Task to carry out:
List each line of the data that holds the word "with".

(Dataset entries)
■ ■ ■ ■

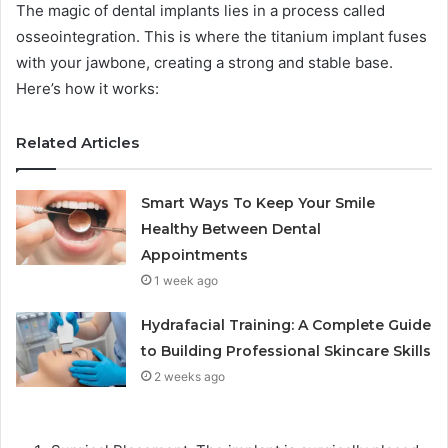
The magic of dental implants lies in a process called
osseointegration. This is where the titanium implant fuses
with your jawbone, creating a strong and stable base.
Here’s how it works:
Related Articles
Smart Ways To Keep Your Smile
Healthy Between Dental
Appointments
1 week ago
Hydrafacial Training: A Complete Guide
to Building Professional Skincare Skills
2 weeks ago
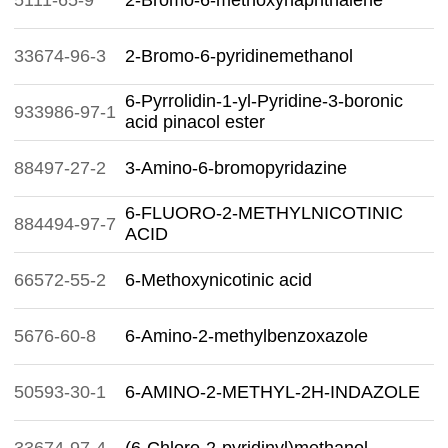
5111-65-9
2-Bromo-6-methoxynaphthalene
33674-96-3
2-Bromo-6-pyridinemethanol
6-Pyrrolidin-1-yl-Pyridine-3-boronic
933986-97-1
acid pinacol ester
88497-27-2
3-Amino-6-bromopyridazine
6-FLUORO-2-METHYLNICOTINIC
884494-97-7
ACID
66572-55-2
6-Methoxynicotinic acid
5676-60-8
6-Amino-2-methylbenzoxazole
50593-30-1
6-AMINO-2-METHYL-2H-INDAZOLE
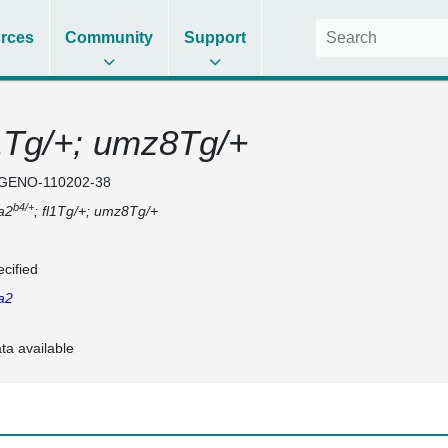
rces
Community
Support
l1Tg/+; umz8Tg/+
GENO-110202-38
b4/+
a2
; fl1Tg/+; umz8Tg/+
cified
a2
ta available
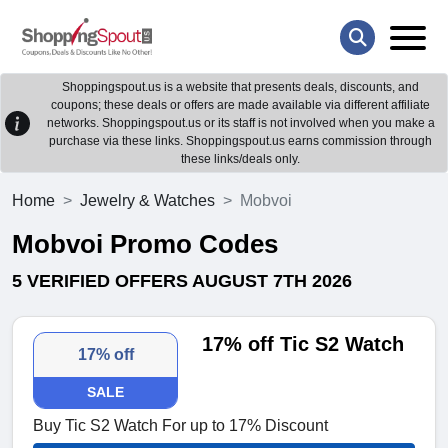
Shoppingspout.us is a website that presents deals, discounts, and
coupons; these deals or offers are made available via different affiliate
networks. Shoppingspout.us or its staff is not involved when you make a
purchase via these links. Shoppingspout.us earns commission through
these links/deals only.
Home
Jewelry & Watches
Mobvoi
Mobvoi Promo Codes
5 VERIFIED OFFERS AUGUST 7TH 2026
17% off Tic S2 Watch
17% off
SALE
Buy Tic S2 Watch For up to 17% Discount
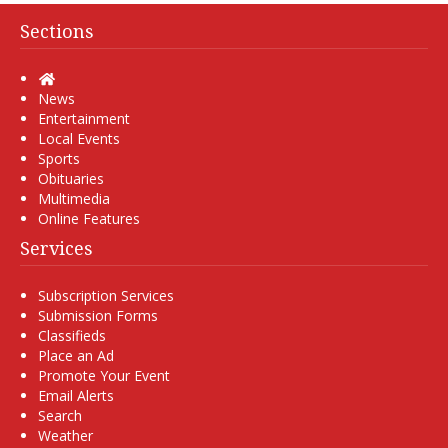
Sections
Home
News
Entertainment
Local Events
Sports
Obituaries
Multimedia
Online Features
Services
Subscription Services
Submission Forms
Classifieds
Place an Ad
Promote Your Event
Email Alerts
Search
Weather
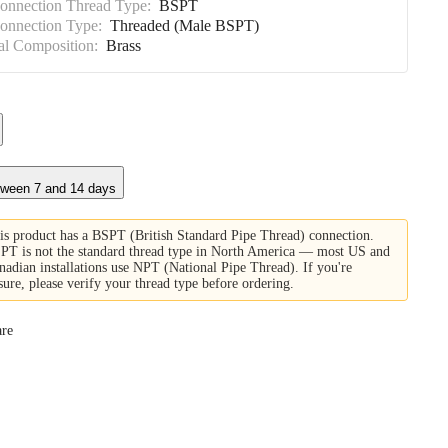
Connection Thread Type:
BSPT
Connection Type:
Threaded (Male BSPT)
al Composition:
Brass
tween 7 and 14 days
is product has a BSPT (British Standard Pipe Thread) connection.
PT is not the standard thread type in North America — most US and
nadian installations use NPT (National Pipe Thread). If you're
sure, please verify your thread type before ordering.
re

■ ■ ■ ■

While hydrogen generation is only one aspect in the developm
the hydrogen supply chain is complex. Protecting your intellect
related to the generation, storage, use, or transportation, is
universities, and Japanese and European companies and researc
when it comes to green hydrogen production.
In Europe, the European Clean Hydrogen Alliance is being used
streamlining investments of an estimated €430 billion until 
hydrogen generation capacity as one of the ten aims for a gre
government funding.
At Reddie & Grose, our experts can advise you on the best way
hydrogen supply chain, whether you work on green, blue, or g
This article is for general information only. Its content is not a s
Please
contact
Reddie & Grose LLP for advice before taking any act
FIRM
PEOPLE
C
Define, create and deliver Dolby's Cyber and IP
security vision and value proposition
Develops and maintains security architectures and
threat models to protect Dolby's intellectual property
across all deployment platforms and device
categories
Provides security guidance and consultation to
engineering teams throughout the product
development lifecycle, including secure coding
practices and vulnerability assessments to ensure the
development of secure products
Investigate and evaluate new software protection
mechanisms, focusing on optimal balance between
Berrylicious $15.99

■ ■ ■ ■

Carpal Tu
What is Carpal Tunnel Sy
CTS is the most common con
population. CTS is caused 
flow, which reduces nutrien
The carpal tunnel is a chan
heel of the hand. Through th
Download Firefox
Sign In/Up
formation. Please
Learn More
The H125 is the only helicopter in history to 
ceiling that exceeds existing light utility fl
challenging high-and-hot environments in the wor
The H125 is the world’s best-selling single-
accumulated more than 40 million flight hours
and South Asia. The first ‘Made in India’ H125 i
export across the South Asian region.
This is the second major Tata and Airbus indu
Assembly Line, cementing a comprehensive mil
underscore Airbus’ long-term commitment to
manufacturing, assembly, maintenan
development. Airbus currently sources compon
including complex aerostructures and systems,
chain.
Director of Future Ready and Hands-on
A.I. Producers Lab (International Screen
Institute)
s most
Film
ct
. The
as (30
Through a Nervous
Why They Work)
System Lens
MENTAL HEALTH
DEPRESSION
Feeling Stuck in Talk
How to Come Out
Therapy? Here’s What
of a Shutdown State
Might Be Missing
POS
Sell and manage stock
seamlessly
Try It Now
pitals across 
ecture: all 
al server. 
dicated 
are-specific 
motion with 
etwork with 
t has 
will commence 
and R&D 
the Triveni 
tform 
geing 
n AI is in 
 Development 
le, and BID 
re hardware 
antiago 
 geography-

■ ■ ■ ■

Answer to this task:
with your jawbone, creating a strong and stable base.
motion with 
etwork with 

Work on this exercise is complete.